EXERCISE DIRECTIONS: Copy every line in the records below that contains the word "stack".
:: DATA FOR PROCESSING
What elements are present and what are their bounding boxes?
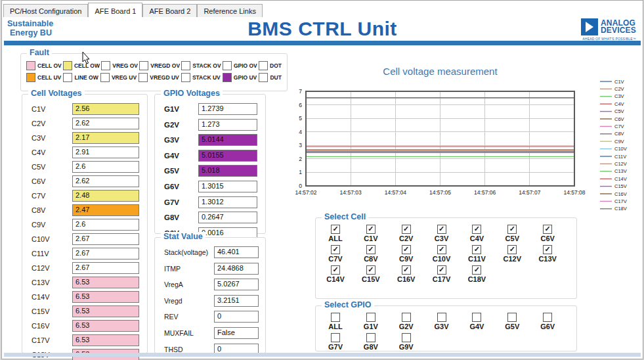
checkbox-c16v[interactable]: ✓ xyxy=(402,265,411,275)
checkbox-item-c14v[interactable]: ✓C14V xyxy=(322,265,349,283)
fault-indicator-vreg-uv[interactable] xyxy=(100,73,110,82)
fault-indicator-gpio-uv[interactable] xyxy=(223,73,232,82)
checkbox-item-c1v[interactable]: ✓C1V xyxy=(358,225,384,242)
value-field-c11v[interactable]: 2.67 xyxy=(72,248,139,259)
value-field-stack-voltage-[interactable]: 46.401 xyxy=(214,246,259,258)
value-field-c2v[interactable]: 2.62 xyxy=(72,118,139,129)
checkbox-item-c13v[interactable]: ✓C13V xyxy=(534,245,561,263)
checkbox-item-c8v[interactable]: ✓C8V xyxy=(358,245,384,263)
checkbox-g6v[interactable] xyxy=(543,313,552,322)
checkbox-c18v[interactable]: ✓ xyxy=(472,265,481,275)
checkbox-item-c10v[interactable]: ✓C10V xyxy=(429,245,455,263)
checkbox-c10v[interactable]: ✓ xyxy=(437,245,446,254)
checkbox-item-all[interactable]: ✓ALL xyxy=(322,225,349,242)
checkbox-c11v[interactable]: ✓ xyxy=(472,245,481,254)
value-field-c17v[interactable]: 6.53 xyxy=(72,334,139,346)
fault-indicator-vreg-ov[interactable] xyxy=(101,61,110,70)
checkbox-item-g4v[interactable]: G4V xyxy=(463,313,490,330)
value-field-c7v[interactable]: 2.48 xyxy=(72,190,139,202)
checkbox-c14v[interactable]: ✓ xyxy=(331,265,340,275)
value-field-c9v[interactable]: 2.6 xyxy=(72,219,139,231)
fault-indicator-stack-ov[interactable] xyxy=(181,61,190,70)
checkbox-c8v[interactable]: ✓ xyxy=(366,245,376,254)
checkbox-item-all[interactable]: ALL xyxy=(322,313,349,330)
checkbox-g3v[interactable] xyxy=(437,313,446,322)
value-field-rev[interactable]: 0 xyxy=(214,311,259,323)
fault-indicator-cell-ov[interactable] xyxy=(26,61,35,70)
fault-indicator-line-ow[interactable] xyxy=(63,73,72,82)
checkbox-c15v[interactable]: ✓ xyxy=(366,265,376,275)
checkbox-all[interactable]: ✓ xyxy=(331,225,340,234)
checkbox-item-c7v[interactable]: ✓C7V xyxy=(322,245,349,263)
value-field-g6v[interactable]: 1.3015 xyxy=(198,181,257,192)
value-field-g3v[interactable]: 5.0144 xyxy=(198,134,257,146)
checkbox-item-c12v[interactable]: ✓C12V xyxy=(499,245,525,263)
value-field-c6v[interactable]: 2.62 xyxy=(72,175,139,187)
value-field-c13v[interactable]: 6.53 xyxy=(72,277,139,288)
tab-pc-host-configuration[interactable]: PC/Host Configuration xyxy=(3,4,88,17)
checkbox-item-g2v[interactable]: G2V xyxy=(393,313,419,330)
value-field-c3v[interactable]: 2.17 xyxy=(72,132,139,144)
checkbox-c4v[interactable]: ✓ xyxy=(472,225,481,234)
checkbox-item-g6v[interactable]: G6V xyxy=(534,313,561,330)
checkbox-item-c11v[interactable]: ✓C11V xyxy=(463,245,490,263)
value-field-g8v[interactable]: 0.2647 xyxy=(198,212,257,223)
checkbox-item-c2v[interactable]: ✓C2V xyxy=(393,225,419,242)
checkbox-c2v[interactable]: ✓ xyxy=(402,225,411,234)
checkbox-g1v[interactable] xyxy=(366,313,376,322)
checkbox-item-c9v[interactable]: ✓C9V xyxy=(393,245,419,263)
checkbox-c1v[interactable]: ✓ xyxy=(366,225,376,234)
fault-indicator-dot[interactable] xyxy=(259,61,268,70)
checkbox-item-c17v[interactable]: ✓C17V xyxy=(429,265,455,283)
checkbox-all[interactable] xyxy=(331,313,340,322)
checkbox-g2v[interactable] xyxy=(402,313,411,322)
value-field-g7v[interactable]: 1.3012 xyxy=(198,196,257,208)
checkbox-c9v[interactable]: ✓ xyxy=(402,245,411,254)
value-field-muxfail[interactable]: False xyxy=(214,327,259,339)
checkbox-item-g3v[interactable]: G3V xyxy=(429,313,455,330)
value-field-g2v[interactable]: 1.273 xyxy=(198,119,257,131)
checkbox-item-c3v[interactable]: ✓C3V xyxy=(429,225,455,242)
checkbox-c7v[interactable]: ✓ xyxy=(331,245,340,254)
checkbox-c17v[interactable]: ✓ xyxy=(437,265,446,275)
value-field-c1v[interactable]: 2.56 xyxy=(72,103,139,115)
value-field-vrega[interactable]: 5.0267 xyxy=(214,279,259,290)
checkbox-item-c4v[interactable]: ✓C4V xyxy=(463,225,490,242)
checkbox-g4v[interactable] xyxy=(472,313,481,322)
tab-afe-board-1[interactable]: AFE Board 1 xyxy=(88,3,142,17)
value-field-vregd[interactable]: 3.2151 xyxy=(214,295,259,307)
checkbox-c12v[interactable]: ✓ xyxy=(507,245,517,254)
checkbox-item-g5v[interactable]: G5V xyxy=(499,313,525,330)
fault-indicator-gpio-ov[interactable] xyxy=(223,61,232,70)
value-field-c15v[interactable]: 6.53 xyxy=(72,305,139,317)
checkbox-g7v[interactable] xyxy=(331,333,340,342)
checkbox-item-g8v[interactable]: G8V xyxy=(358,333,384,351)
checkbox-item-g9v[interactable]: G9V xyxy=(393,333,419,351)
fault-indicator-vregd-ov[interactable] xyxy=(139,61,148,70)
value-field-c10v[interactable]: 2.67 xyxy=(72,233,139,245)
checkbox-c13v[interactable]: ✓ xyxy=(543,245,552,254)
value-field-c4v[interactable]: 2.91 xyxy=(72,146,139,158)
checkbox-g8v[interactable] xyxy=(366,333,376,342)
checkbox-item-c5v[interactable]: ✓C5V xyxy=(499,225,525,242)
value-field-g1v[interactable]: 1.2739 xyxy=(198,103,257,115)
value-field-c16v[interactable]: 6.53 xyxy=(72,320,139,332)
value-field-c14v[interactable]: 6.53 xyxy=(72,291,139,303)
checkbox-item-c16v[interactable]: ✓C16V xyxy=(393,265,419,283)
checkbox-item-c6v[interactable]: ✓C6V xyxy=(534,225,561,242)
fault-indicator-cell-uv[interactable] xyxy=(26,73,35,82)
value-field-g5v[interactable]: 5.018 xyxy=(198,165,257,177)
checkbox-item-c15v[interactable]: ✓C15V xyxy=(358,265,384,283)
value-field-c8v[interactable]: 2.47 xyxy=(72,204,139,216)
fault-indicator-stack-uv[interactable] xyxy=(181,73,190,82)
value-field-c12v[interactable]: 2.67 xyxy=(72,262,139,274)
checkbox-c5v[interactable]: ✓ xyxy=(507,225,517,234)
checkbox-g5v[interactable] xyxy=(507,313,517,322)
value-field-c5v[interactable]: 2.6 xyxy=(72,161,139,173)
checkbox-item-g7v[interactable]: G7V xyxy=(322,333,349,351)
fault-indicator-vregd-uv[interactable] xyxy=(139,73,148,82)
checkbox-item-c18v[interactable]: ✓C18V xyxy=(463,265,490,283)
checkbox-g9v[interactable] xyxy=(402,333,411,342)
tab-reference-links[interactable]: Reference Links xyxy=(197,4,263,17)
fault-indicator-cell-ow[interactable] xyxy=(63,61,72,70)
::::
REPLY TO THE TASK:
value-field-stack-voltage-[interactable]: 46.401 xyxy=(214,246,259,258)
fault-indicator-stack-ov[interactable] xyxy=(181,61,190,70)
fault-indicator-stack-uv[interactable] xyxy=(181,73,190,82)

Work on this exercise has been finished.